Décoration de Marouène kadri à titre posthume : Reconnaissance nationale et devoir de mémoire envers les martyrs
Parler de nos martyrs tombés en défendant la patrie, notamment dans le cadre de la lutte contre le terrorisme, dépasse largement le simple devoir de mémoire.
Il s’agit d’une responsabilité nationale et morale, d’un engagement collectif visant à préserver la vérité sur le sacrifice consenti et à transmettre aux générations futures les valeurs de courage, de loyauté et de dévouement à la mère patrie.

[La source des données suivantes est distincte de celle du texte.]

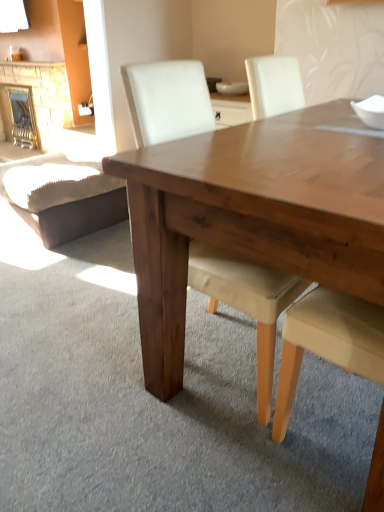 Question: Is white glossy bowl at upper right, acting as the second bowl starting from the back, outside of brick fireplace at left, the 1th fireplace from the right?

Choices:
 (A) no
 (B) yes

Answer: (B)

Question: From a real-world perspective, is white glossy bowl at upper right, which is counted as the first bowl, starting from the right, on top of brick fireplace at left, which appears as the 2th fireplace when viewed from the left?

Choices:
 (A) yes
 (B) no

Answer: (A)

Question: Could you tell me if white glossy bowl at upper right, the first bowl in the bottom-to-top sequence, is turned towards brick fireplace at left, which appears as the 2th fireplace when viewed from the left?

Choices:
 (A) yes
 (B) no

Answer: (B)

Question: Considering the relative sizes of white glossy bowl at upper right, the first bowl in the bottom-to-top sequence, and brick fireplace at left, which appears as the 2th fireplace when viewed from the left, in the image provided, is white glossy bowl at upper right, the first bowl in the bottom-to-top sequence, shorter than brick fireplace at left, which appears as the 2th fireplace when viewed from the left,?

Choices:
 (A) yes
 (B) no

Answer: (A)

Question: From a real-world perspective, is white glossy bowl at upper right, acting as the second bowl starting from the back, under brick fireplace at left, the 1th fireplace from the right?

Choices:
 (A) yes
 (B) no

Answer: (B)

Question: From a real-world perspective, relative to white glossy bowl at center, the second bowl ordered from the bottom, is brick fireplace at left, which appears as the 2th fireplace when viewed from the left, vertically above or below?

Choices:
 (A) above
 (B) below

Answer: (B)

Question: From the image's perspective, is brick fireplace at left, the 1th fireplace from the right, above or below white glossy bowl at center, marked as the 1th bowl in a left-to-right arrangement?

Choices:
 (A) above
 (B) below

Answer: (A)

Question: Does point (11, 102) appear closer or farther from the camera than point (218, 91)?

Choices:
 (A) closer
 (B) farther

Answer: (B)

Question: In terms of width, does brick fireplace at left, the 1th fireplace from the right, look wider or thinner when compared to white glossy bowl at center, which is the 1th bowl in top-to-bottom order?

Choices:
 (A) wide
 (B) thin

Answer: (A)

Question: Is brown leather swivel chair at lower left wider or thinner than matte white chair at center?

Choices:
 (A) wide
 (B) thin

Answer: (A)

Question: Which is correct: brown leather swivel chair at lower left is inside matte white chair at center, or outside of it?

Choices:
 (A) inside
 (B) outside

Answer: (B)

Question: Considering their positions, is brown leather swivel chair at lower left located in front of or behind matte white chair at center?

Choices:
 (A) behind
 (B) front

Answer: (A)

Question: From their relative heights in the image, would you say brown leather swivel chair at lower left is taller or shorter than matte white chair at center?

Choices:
 (A) short
 (B) tall

Answer: (A)

Question: From a real-world perspective, is brick fireplace at left, the 1th fireplace from the right, above or below white glossy bowl at upper right, the first bowl in the bottom-to-top sequence?

Choices:
 (A) below
 (B) above

Answer: (A)

Question: Is point click(9, 93) positioned closer to the camera than point click(380, 96)?

Choices:
 (A) farther
 (B) closer

Answer: (A) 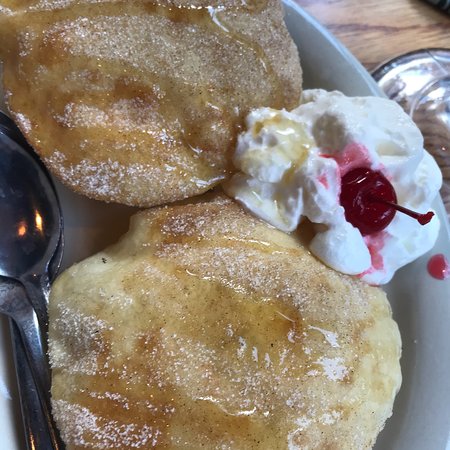 I want to click on table surface, so click(x=400, y=35). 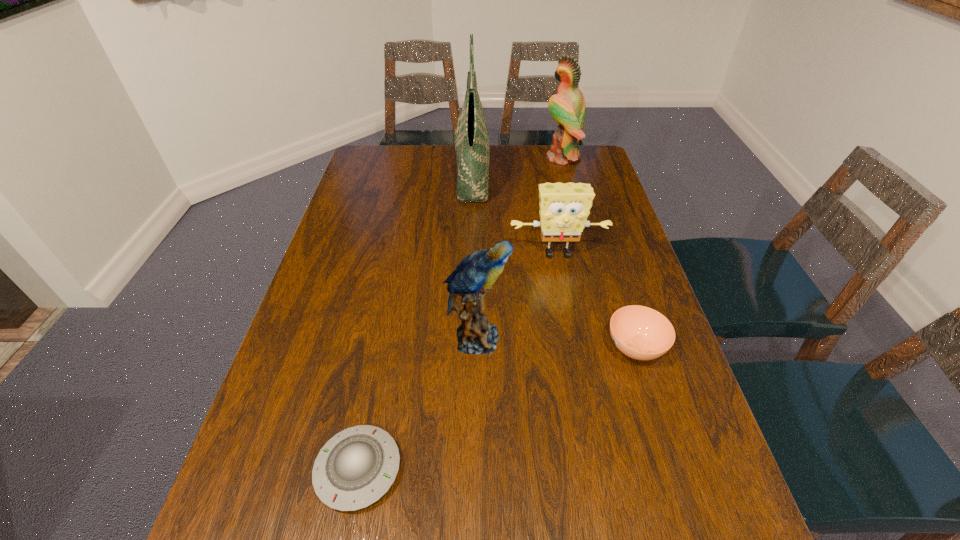 Where is `free region located on the right of the tallest object`? free region located on the right of the tallest object is located at coordinates (571, 175).

Locate an element on the screen. The image size is (960, 540). vacant space located on the front-facing side of the taller parrot is located at coordinates (440, 158).

This screenshot has width=960, height=540. I want to click on free space located 0.220m on the front-facing side of the taller parrot, so click(485, 158).

I want to click on free location located on the front-facing side of the taller parrot, so click(x=444, y=158).

The width and height of the screenshot is (960, 540). What are the coordinates of `free space located on the face of the third tallest object` in the screenshot? It's located at (528, 339).

This screenshot has height=540, width=960. I want to click on vacant space located on the face of the third farthest object, so click(579, 364).

The width and height of the screenshot is (960, 540). In order to click on vacant point located on the left of the soup bowl in this screenshot , I will do `click(579, 347)`.

Identify the location of vacant space located 0.210m on the right of the leftmost object. The height and width of the screenshot is (540, 960). (514, 469).

Find the location of a particular element. tote bag located in the far edge section of the desktop is located at coordinates (471, 138).

The height and width of the screenshot is (540, 960). In order to click on parrot positioned at the far edge in this screenshot , I will do `click(567, 107)`. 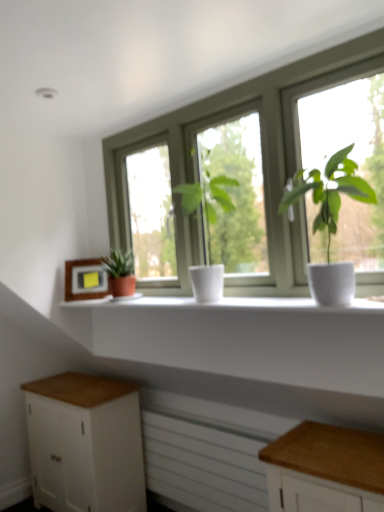 Question: Does wooden frame at left have a greater width compared to white matte window sill at center?

Choices:
 (A) yes
 (B) no

Answer: (B)

Question: Is wooden frame at left at the left side of white matte window sill at center?

Choices:
 (A) yes
 (B) no

Answer: (A)

Question: Does wooden frame at left have a lesser width compared to white matte window sill at center?

Choices:
 (A) no
 (B) yes

Answer: (B)

Question: Is wooden frame at left positioned before white matte window sill at center?

Choices:
 (A) no
 (B) yes

Answer: (A)

Question: From the image's perspective, is wooden frame at left beneath white matte window sill at center?

Choices:
 (A) no
 (B) yes

Answer: (A)

Question: In terms of height, does white matte window at center look taller or shorter compared to wooden frame at left?

Choices:
 (A) tall
 (B) short

Answer: (A)

Question: Which is correct: white matte window at center is inside wooden frame at left, or outside of it?

Choices:
 (A) outside
 (B) inside

Answer: (A)

Question: Considering the relative positions of white matte window at center and wooden frame at left in the image provided, is white matte window at center to the left or to the right of wooden frame at left?

Choices:
 (A) right
 (B) left

Answer: (A)

Question: From a real-world perspective, is white matte window at center physically located above or below wooden frame at left?

Choices:
 (A) above
 (B) below

Answer: (A)

Question: Based on their sizes in the image, would you say white matte window sill at center is bigger or smaller than white matte plant pot at center, the 3th houseplant from the left?

Choices:
 (A) big
 (B) small

Answer: (B)

Question: Considering the relative positions of white matte window sill at center and white matte plant pot at center, the 3th houseplant from the left, in the image provided, is white matte window sill at center to the left or to the right of white matte plant pot at center, the 3th houseplant from the left,?

Choices:
 (A) right
 (B) left

Answer: (B)

Question: Is white matte window sill at center in front of or behind white matte plant pot at center, the 1th houseplant positioned from the right, in the image?

Choices:
 (A) behind
 (B) front

Answer: (A)

Question: Considering the positions of white matte window sill at center and white matte plant pot at center, which appears as the 1th houseplant when viewed from the front, in the image, is white matte window sill at center wider or thinner than white matte plant pot at center, which appears as the 1th houseplant when viewed from the front,?

Choices:
 (A) wide
 (B) thin

Answer: (B)

Question: Based on their positions, is white matte plant pot at center, which appears as the 1th houseplant when viewed from the front, located to the left or right of green matte plant at left, arranged as the first houseplant when viewed from the back?

Choices:
 (A) right
 (B) left

Answer: (A)

Question: Is point (332, 272) closer or farther from the camera than point (110, 266)?

Choices:
 (A) farther
 (B) closer

Answer: (B)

La Presse —Le lieutenant principal de la sûreté nationale Marouène Kadri est tombé, rappelons-le, au champ d’honneur le 3 janvier dernier lors d’une opération menée aux abords du marché hebdomadaire de Fériana, dans le cadre d’actions anticipatives visant à prévenir des attaques terroristes. En reconnaissance de son engagement, la Présidence de la République lui a décerné, à titre posthume, l’Insigne de loyauté et du sacrifice, conformément au décret présidentiel n°1 de l’année 2026, daté du 7 janvier et publié au Journal officiel de la République tunisienne.
L’institution Fidaa pour la prévoyance des victimes d’actes de terrorisme parmi les militaires, les agents des forces de sécurité intérieure et des douanes, ainsi que les ayants droit des martyrs de la Révolution et ses blessés, sur instructions du Chef de l’État, a pris dès les premières heures les dispositions nécessaires pour coordonner avec le ministère de l’Intérieur et les services judiciaires afin d’assurer le suivi du dossier du martyr, conformément à la législation en vigueur.
À cette occasion, le Président de l’institution, Ahmed Jaafar, a remis à la famille la médaille de fidélité et de sacrifice, en hommage au courage de Marouène Kadri et en signe de reconnaissance de l’État envers ceux qui ont sacrifié leur vie pour la nation.
Depuis sa création, l’institution en question a multiplié les actions de terrain et les mécanismes de coordination avec les différentes structures de l’État. Elle veille à ce que le sacrifice consenti ne se traduise jamais par l’oubli ou la marginalisation, incarnant une reconnaissance institutionnelle durable, fondée sur la justice, l’équité et la fidélité à la mémoire nationale.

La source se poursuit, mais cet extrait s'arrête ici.